Skip every other tip in this post before you skip this one.

Rinse the cooked pasta under cool water to fully stop the cooking. I rinse the pasta until I can hold a strand between my fingers without flinching.

Pasta that’s still hot will wilt the spinach, melt the mozzarella pearls into a stringy mess, and turn the pesto from vibrant green to dull olive. Everything else in this recipe forgives small mistakes; this one doesn’t.

Ingredient Notes

A variety of fresh and packaged ingredients for Pesto Pasta Salad on a marble counter, including baby spinach, basil, rotini pasta, grape tomatoes, bocconcini cheese, garlic, lemon, pine nuts, Parmesan cheese, olive oil, and canned tomatoes.

  • Remove the stems on the basil. They make the pesto stringy and slightly bitter, and they show up as black specks in the finished sauce.
  • Once the stems are removed, a 4-oz package of basil packs down to about 2 cups.
  • Choose fresh garlic, not jarred, if you can. I tested this recipe twice on the same afternoon and the fresh-garlic pesto won by a landslide when it came to color, taste and smell.
  • Grate your parmesan from a wedge. The anti-caking agents in pre-grated cheese doesn’t soften into the pesto as well.
  • Pat the mozzarella pearls dry on a paper towel right before adding. Wet mozzarella leaks a milky film into the dressing that thins the pesto.
  • If pine nuts are expensive in your area, walnuts work as a great substitute.
  • You can use jarred pesto in a pinch: Choose a high-quality brand if you’re short on time.
  • Serve it as a side or make it the main dish with a little grilled chicken on top.

Make-Ahead Guidance

PESTO: You can make the pesto up to a week ahead and keep it in a jar in the refrigerator with a thin film of olive oil poured over the top to seal out air. That oil cap is what keeps the pesto green during storage. When you are ready to use it, stir the cap back in.

A glass jar filled with green pesto sits on a countertop, in front of a large wooden bowl of Pesto Pasta Salad with tomatoes, mozzarella, and basil. A wooden spoon and a dotted cloth are nearby.

Storage Instructions

Leftovers keep in a covered container in the refrigerator for up to 24 hours. They will still taste good past that, but the basil color dulls noticeably after the first day and the spinach starts to wilt against the warmer ingredients in the salad. Let it sit at room temperature for 15 minutes before eating, because cold olive oil firms up and makes the pesto look chalky on the pasta.

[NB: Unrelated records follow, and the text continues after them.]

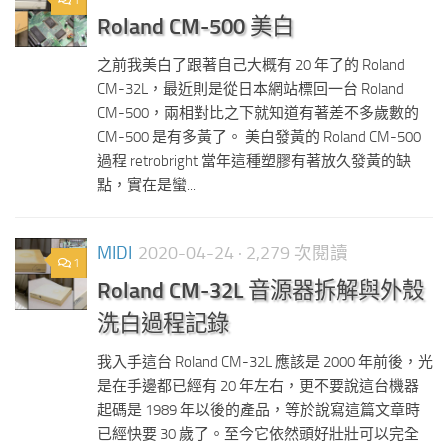
1
Roland CM-500 美白
之前我美白了跟著自己大概有 20 年了的 Roland
CM-32L，最近則是從日本網站標回一台 Roland
CM-500，兩相對比之下就知道有著差不多歲數的
CM-500 是有多黃了。 美白發黃的 Roland CM-500
過程 retrobright 當年這種塑膠有著放久發黃的缺
點，實在是蠻...
MIDI
2020-04-24
· 2,279 次閱讀
1
Roland CM-32L 音源器拆解與外殼
洗白過程記錄
我入手這台 Roland CM-32L 應該是 2000 年前後，光
是在手邊都已經有 20 年左右，更不要說這台機器
起碼是 1989 年以後的產品，等於說寫這篇文章時
已經快要 30 歲了。至今它依然頭好壯壯可以完全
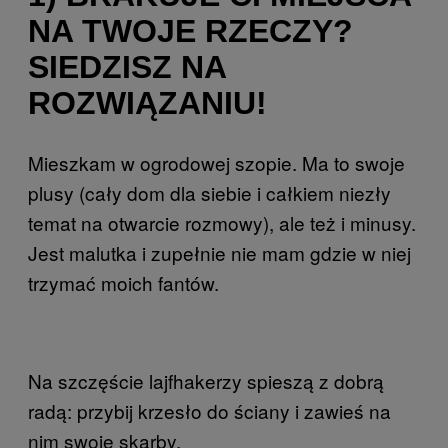
NA TWOJE RZECZY?
SIEDZISZ NA
ROZWIĄZANIU!
Mieszkam w ogrodowej szopie. Ma to swoje
plusy (cały dom dla siebie i całkiem niezły
temat na otwarcie rozmowy), ale też i minusy.
Jest malutka i zupełnie nie mam gdzie w niej
trzymać moich fantów.
Na szczęście lajfhakerzy spieszą z dobrą
radą: przybij krzesło do ściany i zawieś na
nim swoje skarby.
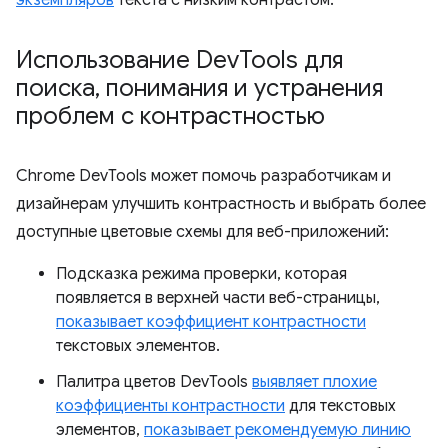
экземпляров
текста с низким контрастом.
Использование Dev
Tools для
поиска
,
понимания и устранения
проблем с контрастностью
Chrome DevTools может помочь разработчикам и
дизайнерам улучшить контрастность и выбрать более
доступные цветовые схемы для веб-приложений:
Подсказка режима проверки, которая
появляется в верхней части веб-страницы,
показывает коэффициент контрастности
текстовых элементов.
Палитра цветов DevTools
выявляет плохие
коэффициенты контрастности
для текстовых
элементов,
показывает рекомендуемую линию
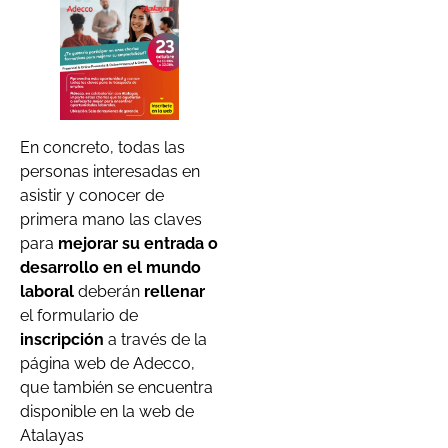
En concreto, todas las
personas interesadas en
asistir y conocer de
primera mano las claves
para
mejorar su entrada o
desarrollo en el mundo
laboral
deberán
rellenar
el formulario de
inscripción
a través de la
página web de Adecco,
que también se encuentra
disponible en la web de
Atalayas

Before You Serve Leftovers

I call the the reserved ¼ cup of pesto optional in the recipe card, but I actually treat it as my insurance policy.

Cold pasta absorbs oil overnight, and even a great pesto pasta salad reads a little dry on day two. Stir half of that reserved pesto in right before you serve leftovers and the salad will look and taste close to the original.

A wooden bowl of Pesto Pasta Salad with rotini, cherry tomatoes, spinach, and mozzarella sits next to a glass jar of green pesto. Fresh basil leaves are scattered on the white surface for a vibrant finish.

Freezing is not worth it. The tomatoes turn pulpy, the mozzarella turns rubbery, and the spinach collapses.

A wooden bowl filled with Pesto Pasta Salad, featuring rotini pasta, cherry tomatoes, mozzarella balls, spinach, and basil. A fork rests in the bowl while nearby bowls of salad, cheese, and fresh basil leaves complete the scene.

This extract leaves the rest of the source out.